A inversão de valores culturais dos anos 80



Muita gente considera os anos 80 como a década mais ridícula de todos os tempos. De certa forma isso é verdade. Mas fala-se sobre os anos 80 como se a década fosse 100% ridícula. Felizmente não era.

Mas a memória curta da maioria de nossos jovens, pouco afeitos a decorar datas e a investigar sobre o passado, que acabam assimilando o que a mídia de hoje fala sobre a tal década, criando mitos, forjando fatos e distorcendo conceitos, além do mais grave: invertendo valores.

Ou seja, o que era realmente genial nos anos 80, como Peter Gabriel, Suzanne Vega, Bruce Springsteen e The Smiths (liderados pelos intelectual Morrissey), acaba esquecido ou não sendo levado a sério enquanto muita tolice da época é louvada como "o fino da arte", como se coreografias e caras e bocas, protagonistas que coadjuvaram a musiquinhas medíocres compostas por executivos de gravadoras, pudessem passar grandes lições culturais.

Hoje, virou moda endeusar o hit parade estrangeiro, como se fosse a "cultura superior", em detrimento dos verdeiros artistas que, por fazerem uma música não-palatável e de conteúdo intelectualizado, acabam por entediar um público que sismou que no lazer não se pensa.

Todavia, como posar de "inteligente" "fica bem na foto", mas ouvir música inteligente é muito tedioso, o jeito é tomar o velho fast food musical como "inteligente", como se para ser "inteligente" não precisasse de fato ser inteligente. Só vender muitos discos, aparecer de maneira insistente na mídia e seduzir muitas pessoas, incluindo gente influente. E Bingo! todos posam de "culturais" sem precisar valorizar cultura nenhuma.
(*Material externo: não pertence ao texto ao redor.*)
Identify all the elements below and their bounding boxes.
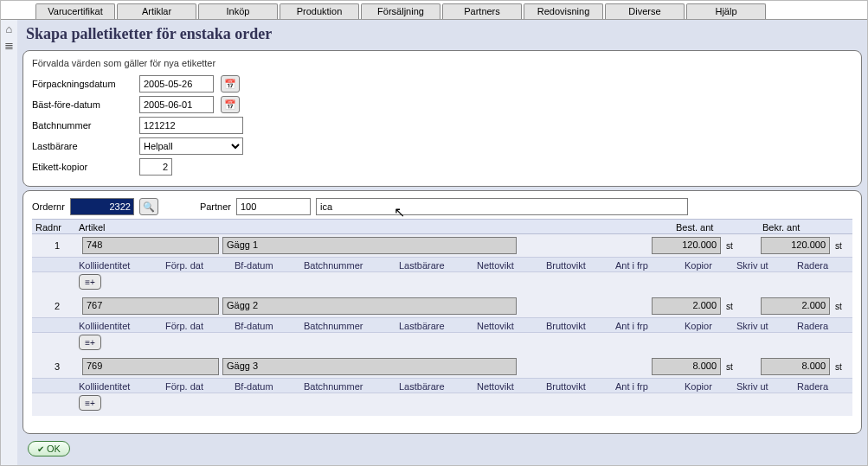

E assim a historiografia da música se torna distorcida, colocando fajutos no lugar de heróis e alimentando a equivocada ideia de que a música para ter o seu valor deve se divorciar definitivamente do intelecto, recuperando a ingênua alienação dos anos 40 e 50 que foi muito combatida pelos jazzistas de então e assimilada pelo rock na segunda metade dos anos 60, para voltar gradualmente a ter força nas décadas seguintes.
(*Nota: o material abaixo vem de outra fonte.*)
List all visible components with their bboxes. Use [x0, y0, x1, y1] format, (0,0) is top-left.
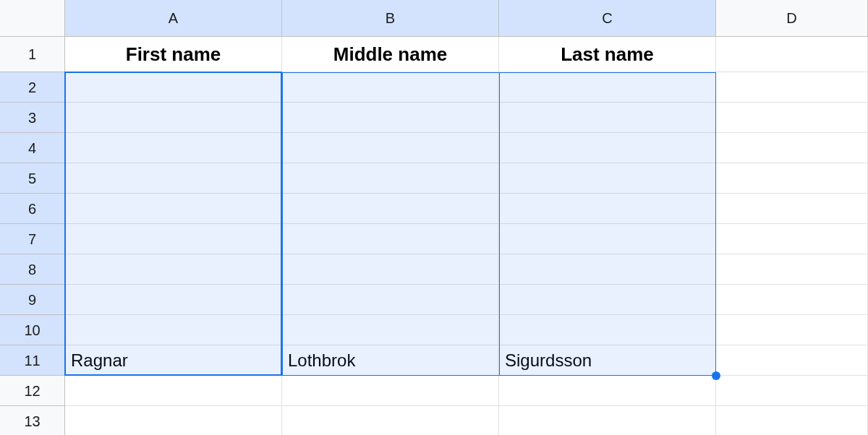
cell-C11[interactable]: Sigurdsson [499, 345, 716, 376]
cell-C1[interactable]: Last name [499, 37, 716, 72]
cell-D7[interactable] [716, 224, 868, 254]
cell-B6[interactable] [282, 194, 499, 224]
cell-B1[interactable]: Middle name [282, 37, 499, 72]
col-header-C[interactable]: C [499, 0, 716, 37]
cell-D6[interactable] [716, 194, 868, 224]
select-all-corner[interactable] [0, 0, 65, 37]
cell-B3[interactable] [282, 103, 499, 133]
cell-B2[interactable] [282, 72, 499, 103]
cell-B13[interactable] [282, 406, 499, 435]
cell-A7[interactable] [65, 224, 282, 254]
cell-D9[interactable] [716, 285, 868, 315]
cell-A11[interactable]: Ragnar [65, 345, 282, 376]
cell-B11[interactable]: Lothbrok [282, 345, 499, 376]
cell-C6[interactable] [499, 194, 716, 224]
cell-A12[interactable] [65, 376, 282, 406]
cell-A10[interactable] [65, 315, 282, 345]
row-header-7[interactable]: 7 [0, 224, 65, 254]
cell-C2[interactable] [499, 72, 716, 103]
cell-B5[interactable] [282, 163, 499, 194]
cell-A4[interactable] [65, 133, 282, 163]
cell-A9[interactable] [65, 285, 282, 315]
cell-D10[interactable] [716, 315, 868, 345]
cell-C7[interactable] [499, 224, 716, 254]
cell-D8[interactable] [716, 254, 868, 285]
cell-B4[interactable] [282, 133, 499, 163]
cell-D4[interactable] [716, 133, 868, 163]
cell-C9[interactable] [499, 285, 716, 315]
cell-C4[interactable] [499, 133, 716, 163]
row-header-10[interactable]: 10 [0, 315, 65, 345]
row-header-12[interactable]: 12 [0, 376, 65, 406]
col-header-D[interactable]: D [716, 0, 868, 37]
row-header-8[interactable]: 8 [0, 254, 65, 285]
cell-B7[interactable] [282, 224, 499, 254]
cell-C3[interactable] [499, 103, 716, 133]
selection-fill-handle[interactable] [712, 371, 720, 380]
row-header-3[interactable]: 3 [0, 103, 65, 133]
cell-B8[interactable] [282, 254, 499, 285]
cell-C12[interactable] [499, 376, 716, 406]
row-header-5[interactable]: 5 [0, 163, 65, 194]
cell-A5[interactable] [65, 163, 282, 194]
row-header-2[interactable]: 2 [0, 72, 65, 103]
cell-A8[interactable] [65, 254, 282, 285]
cell-D5[interactable] [716, 163, 868, 194]
col-header-A[interactable]: A [65, 0, 282, 37]
col-header-B[interactable]: B [282, 0, 499, 37]
cell-A2[interactable] [65, 72, 282, 103]
row-header-11[interactable]: 11 [0, 345, 65, 376]
cell-A3[interactable] [65, 103, 282, 133]
cell-B10[interactable] [282, 315, 499, 345]
cell-D13[interactable] [716, 406, 868, 435]
cell-A13[interactable] [65, 406, 282, 435]
cell-B9[interactable] [282, 285, 499, 315]
cell-C5[interactable] [499, 163, 716, 194]
cell-B12[interactable] [282, 376, 499, 406]
row-header-4[interactable]: 4 [0, 133, 65, 163]
cell-D2[interactable] [716, 72, 868, 103]
cell-C10[interactable] [499, 315, 716, 345]
cell-D11[interactable] [716, 345, 868, 376]
row-header-9[interactable]: 9 [0, 285, 65, 315]
cell-C8[interactable] [499, 254, 716, 285]
cell-D3[interactable] [716, 103, 868, 133]
row-header-13[interactable]: 13 [0, 406, 65, 435]
cell-D12[interactable] [716, 376, 868, 406]
spreadsheet-grid[interactable]: A B C D 1 2 3 4 5 6 7 8 9 10 11 12 13 Fi… [0, 0, 868, 435]
row-header-6[interactable]: 6 [0, 194, 65, 224]
cell-C13[interactable] [499, 406, 716, 435]
cell-A1[interactable]: First name [65, 37, 282, 72]
row-header-1[interactable]: 1 [0, 37, 65, 72]
cell-D1[interactable] [716, 37, 868, 72]
cell-A6[interactable] [65, 194, 282, 224]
Os anos 80 seriam os novos anos 60, mas a mídia não deixou

Nos anos 80, algumas lições dos anos 60 começaram a ser recuperadas pelos artistas mais intelectualizados, sobretudo no universo alternativo. Enquanto a midia oficial desfilava laquês e muitas coreografias para encher o estoque da recém criada Music Television (MTV), outros intérpretes, mesmo fazendo clipes (divulgar é preciso), nunca colocavam o visual acima da música, usando os clipes apenas como fundo para ilustrar as inspiradas cantorias.

Já os nomes do hit parade, como os hoje endeusados Madonna, Guns'n'Roses Michael Jackson, Whitney Houston, os últimos, já falecidos, faziam o posto: usavam os clipes, coreografias e maquiagens/roupas como prioridade, usando as medianas músicas sem poesia ou lições apenas como fundo para todo o aparato visual. Como a visão é o sentido mais apurado no ser humano, ficou fácil saber quem conquistou mais público.

Enquanto os nomes intelectualizados, embora ainda com uma grande quantidade de fãs, entram numa caminhada irreversível para o processo de eruditização, se tornando "música erudita", inacessível e até desconhecida do grande público, que carente de exemplos para definir uma cultura de verdade, toma os ídolos postiços no lugar dos verdadeiros, que acabam marginalizados por causa da música que só poucos conseguem entender.

Infelizmente, a compreensão da cultura estrangeira pelo brasileiro de hoje em dia caminha desta forma, enganando a todos, fazendo com que o simples gosto musical seja visto como o autêntico critério para definir quem tem valor cultural, invertendo as funções e contribuindo para que o intelecto da população nunca se desenvolva, com a humanidade presa numa eterna infância que nos faz ainda acreditar em falsos mestres e falsos gênios.